### Source information
╔══

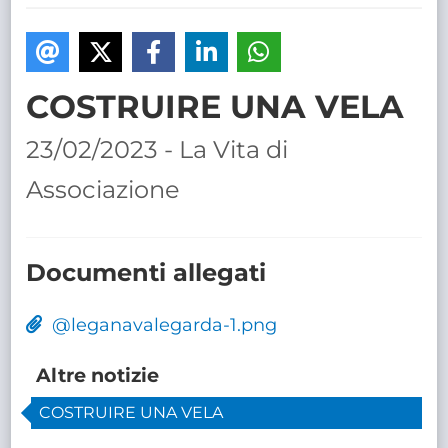
TRASPARENTE
COSTRUIRE UNA VELA
23/02/2023 - La Vita di
Associazione
Documenti allegati
@leganavalegarda-1.png
Altre notizie
COSTRUIRE UNA VELA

╚══

Would you transcribe the listing above line by line, exactly, leaving every picture out?

TRASPARENTE
COSTRUIRE UNA VELA
23/02/2023 - La Vita di
Associazione
Documenti allegati
@leganavalegarda-1.png
Altre notizie
COSTRUIRE UNA VELA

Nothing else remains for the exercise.